Legionella cherrii is rod-shaped and considered an oxidase-negative bacterium since it lacks cytochrome c oxidase and does not use oxygen in its electron transport chain. L. cherrii also has the ability to autofluoresce a bluish-white color which was tested by placing the specimen under a Woods lamp-a mechanism that uses backlight to highlight bacteria-and measured under 366 nm wavelengths. L. cherrii lacks the ability to reduce nitrate, does not contain a urease, and does not convert D-glucose to acid. However, L. cherrii can hydrolyze gelatin. When on a yeast extract agar plate, L. cherrii forms a dissolvable brown pigment containing tyrosine. One or a few flagella aid them in their motility. Legionella organisms’ dependence on L-cysteine and their unique fatty acids and isoprenoid ubiquinone distinguish them from other aerobic bacteria. Like other Legionella species, L. cherrii does not form spores and is an aerobic, Gram-negative bacterium. The genome size was sequenced using Illumina HiSeq 2000 and found to be 3.7 Mb. Scaffold assembly was conducted using whole genome shotgun sequencing and 13 scaffolds were found in the complete genome. The G/C content for this particular species of Legionella is 38.8 mol%. About 3,111 protein coding genes, four rRNA genes, and 36 tRNA genes were also discovered in the genome.

==Ecology==
Various strains of L. cherrii were isolated in different areas in 1982. Strains ORW, ORB, and ORZ were discovered in Minnesota in a heated water sample. Another isolate, SC-65-C3, was found in a potable water stern on the island of St. Croix in the Virgin Islands.

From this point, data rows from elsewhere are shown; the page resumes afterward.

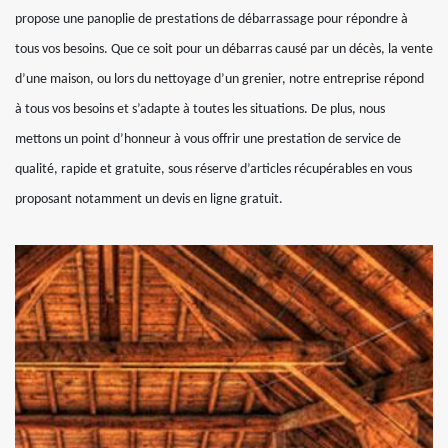
propose une panoplie de prestations de débarrassage pour répondre à
tous vos besoins. Que ce soit pour un débarras causé par un décès, la vente
d’une maison, ou lors du nettoyage d’un grenier, notre entreprise répond
à tous vos besoins et s’adapte à toutes les situations. De plus, nous
mettons un point d’honneur à vous offrir une prestation de service de
qualité, rapide et gratuite, sous réserve d’articles récupérables en vous
proposant notamment un devis en ligne gratuit.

Legionella species are mostly found in freshwater environments. However, various strains of Legionella can congregate in water filtration systems, air conditioning units, humidifiers, and equipment used to combat respiratory infections.

==Phylogeny==
To determine previously classified Legionella species' relatedness to L. cherrii, Brenner et al. hybridized DNA reactions using an in vitro method with phosphate (^{32}PO_{4}). A similar percentage of 94% or higher was found between the four L. cherrii strains. Reassociation criteria differed between 60 and 75 °C depending on the optimal or stringent growth of the bacteria. None to 0.5% divergence was found in related sequences. L. steigerwaltii was related to L. cherrii the most, and exhibited a 67% relatedness percentage. Following L. steigerwalti, L. dumofii (57%), L. anisa (56%), L. bozemanii (51%), and L. gormanii (47%) showed these levels of similarity. Although L. parisiensis is an autofluorescent species like L. cherrii, it only had a 24% relatedness to L. cherrii. Compared to other Legionella species, L. cherrii is 6-35% related.

==Pathogenesis==
Legionella cherrii and other Legionella species are considered to be intracellular bacteria that can cause major respiratory problems in humans. Infection occurs when a human host inhales the organism, which may be carried in humidified air. Distinguishing patients with Legionnaires' disease is difficult because most are asymptomatic due to Legionnaires' disease being similar to other types of pneumonia. Although L. pneumophila is the leading cause of Legionnaires' disease, other Legionella species (such as L. cherrii) likely are capable of causing this disease. The cultural growth period for Legionellae is typically 3–4 days. Lung biopsy or bronchoscopy is not necessary to obtain a clinical isolate from a human patient. Plated acidification or using BCYE agar increases the level of selectivity and allows easier access to collecting a Legionella sample from an infected human's sputum. Not much is known on how to treat Legionnaires' disease, but one way could be to reduce the amount of biofilm production the bacteria create.